The hardware segment held 44% share in 2025, growing at a CAGR of 16.9% from 2026 to 2035. This segment includes cameras, image sensors, AI acceleration chips, memory units, power control components, and integrated sensor modules. Automotive-grade hardware requires high durability, functional safety compliance, and long operational life, which increases development and production costs. These factors reinforce the central role of hardware in enabling reliable computer vision performance in vehicles.
The OEM-installed solutions segment held an 86% share in 2025 and is projected to grow at a CAGR of 17% through 2035. Automakers prefer factory-installed systems due to regulatory alignment, seamless vehicle integration, warranty coverage, and cost efficiencies achieved through large-scale deployment. Computer vision AI is being embedded during manufacturing across multiple vehicle categories, supporting rapid standardization of features that were once limited to higher-priced models.
China Automotive Computer Vision AI Market held 38% share in 2025 and is forecast to reach USD 1.4 billion by 2035, growing at a CAGR of 17.2%. The country benefits from strong policy support for intelligent vehicles, widespread adoption of electric mobility, and cost-efficient domestic supply chains. Local manufacturers actively compete by integrating vision-based systems as standard features, reinforcing China's leadership in large-scale deployment.

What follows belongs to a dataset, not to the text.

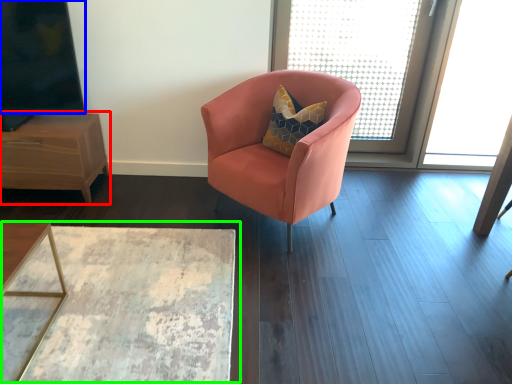 Question: Which object is the closest to the nightstand (highlighted by a red box)? Choose among these: window screen (highlighted by a blue box) or table (highlighted by a green box).

Choices:
 (A) window screen
 (B) table

Answer: (A) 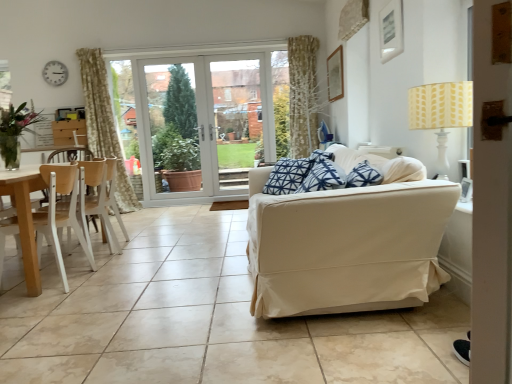 Where is `vacant space that is in between beige fabric couch at right and light wood/wooden chair at left, which appears as the second chair when viewed from the back`? The width and height of the screenshot is (512, 384). vacant space that is in between beige fabric couch at right and light wood/wooden chair at left, which appears as the second chair when viewed from the back is located at coordinates (167, 276). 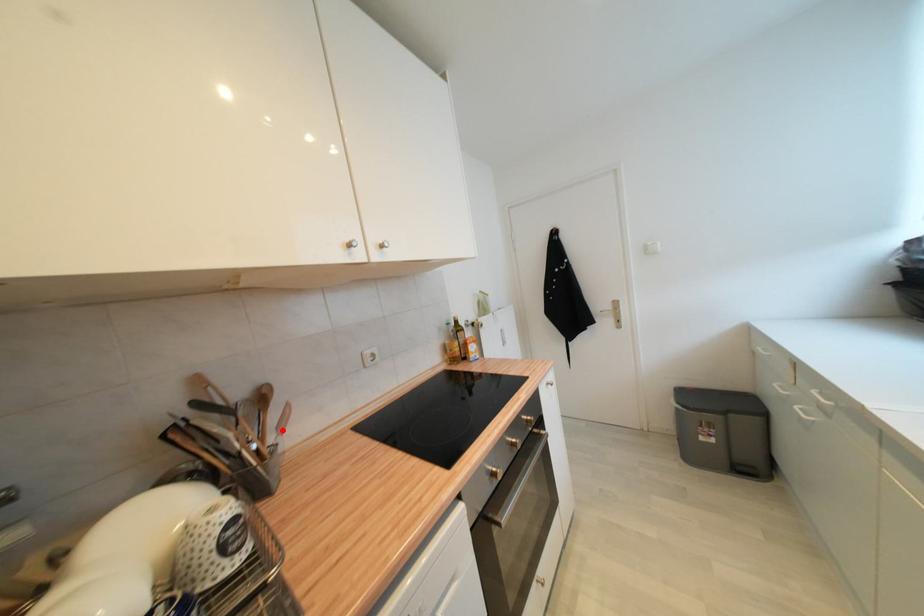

Key companies operating in the Global Automotive Computer Vision AI Market include NVIDIA, Robert Bosch, Mobileye, Continental, Qualcomm Technologies, Magna, Denso, Intel, Valeo, and Aptiv. Companies in the automotive computer vision AI market focus on vertical integration, long-term OEM partnerships, and continuous investment in AI model optimization to strengthen their market position. Many players prioritize scalable hardware-software platforms that can be deployed across multiple vehicle models and regions. Strategic collaborations with semiconductor manufacturers help ensure access to high-performance, automotive-grade chips. Firms also invest heavily in data acquisition and simulation to improve model accuracy and reliability. Expanding manufacturing footprints and localizing supply chains allow companies to reduce costs and meet regional regulatory requirements.